It was the 1970s and the best was yet to come. In this decade, she would meet the three men who would ultimately shape her into greatness. Choreographer Bob Fosse perfected her awkward dance technique, and composer John Kander and lyricist Fred Ebb completed the miracle. The four created the masterpiece Cabaret (1972), for which the actress received her Oscar.
Her personal life was a mess. In 1973, while still married to Australian singer Peter Allen, she got engaged to Desi Arnaz Jr. -son of Lucille Ball and Desi Arnaz- and Peter Sellers, but it didn't work out. Liza kicked her husband to the curb in '74 after catching him in bed with another man. Two months later, she married Jack Haley Jr. -son of the Tin Man in The Wizard of Oz- whom she cheated on with Martin Scorsese during the filming of New York, New York (1977).

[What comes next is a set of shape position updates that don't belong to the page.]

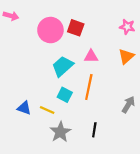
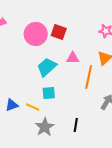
orange line: (89, 87) -> (89, 77), moved
cyan square: (65, 95) -> (49, 93), turned -32
blue triangle: (24, 108) -> (12, 105), turned -40

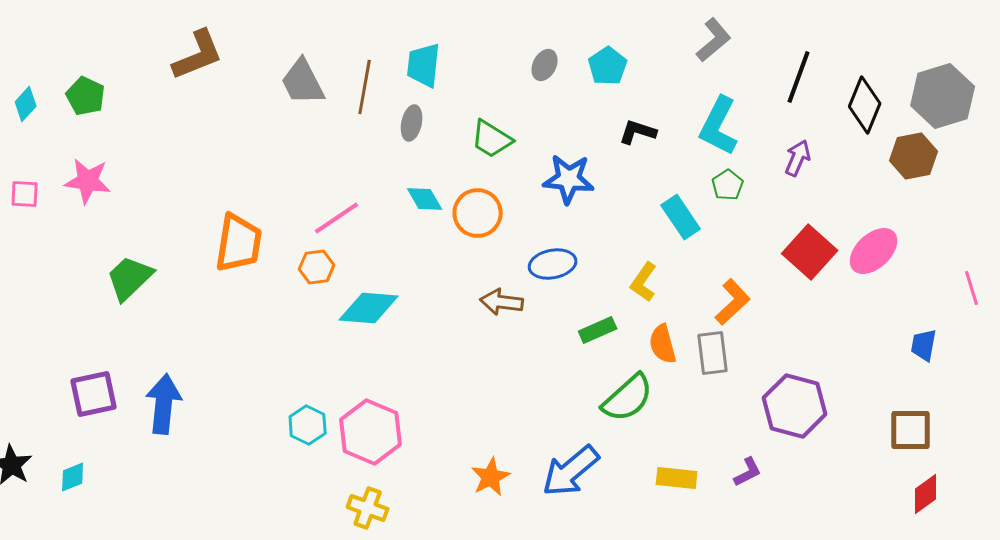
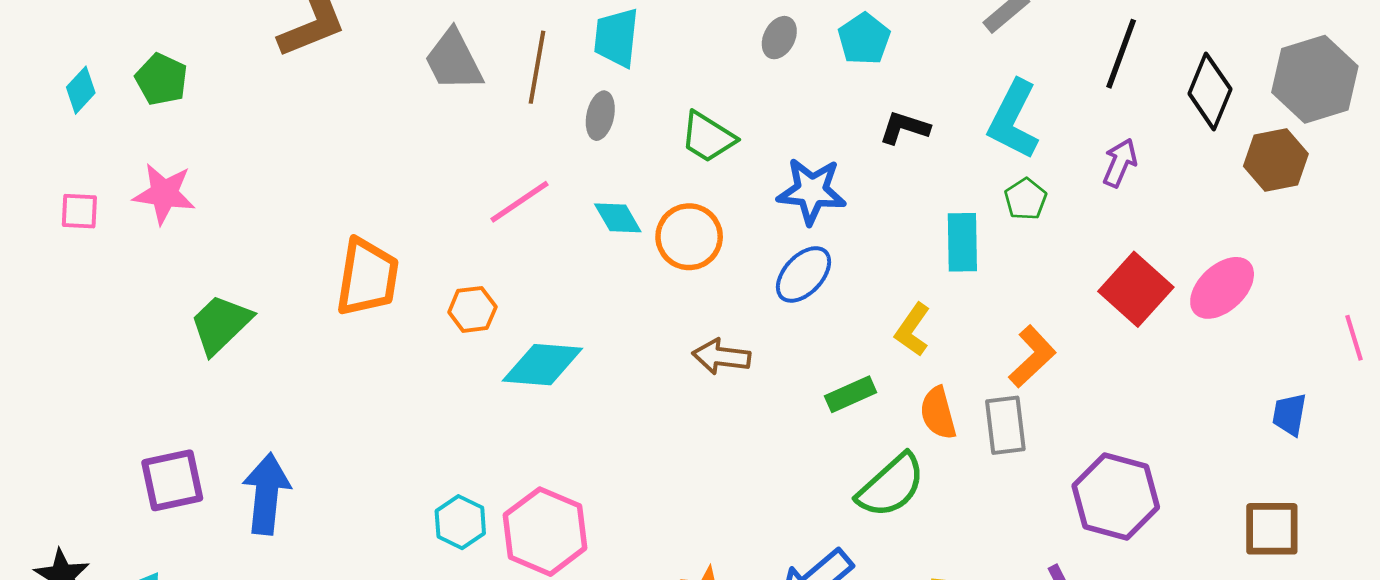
cyan rectangle: (681, 217) -> (962, 242), turned 33
pink line: (337, 218) -> (520, 202), moved
blue ellipse: (553, 264) -> (803, 274), moved, turned -36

In the book, she admits that both were addicted to cocaine.
From '79 to '92, she was married to Mark Gero (73), a theater director turned sculptor, with whom she experienced several miscarriages. "One of the saddest moments; not being a mother is a tragedy that still haunts me," she wrote. Despite her successes - she is one of the few artists with EGOT status (Emmy, Grammy, Oscar, Tony) - she couldn't get her personal life together. She found so much solace in alcohol that one night she ended up lying in the streets of New York while people practically stepped over her.
Just when everything seemed to be going well, Liza lost control when she married for the fourth time in 2001 to producer David Gest in a ceremony where Michael Jackson was the best man and Elizabeth Taylor was the maid of honor. The photos looked like they were taken at a funeral. "Clearly this clown wasn't sober when I married him," she said. "He wore more makeup than I did," she points out in her memoirs.
She doesn't paint a good picture of him: "Not only did he control everything she ate, from morning to night, but also the people she saw and spoke to on the phone. She was his prisoner," she laments in her memoirs. Nevertheless, they lasted seven years. He passed away from a stroke in 2016.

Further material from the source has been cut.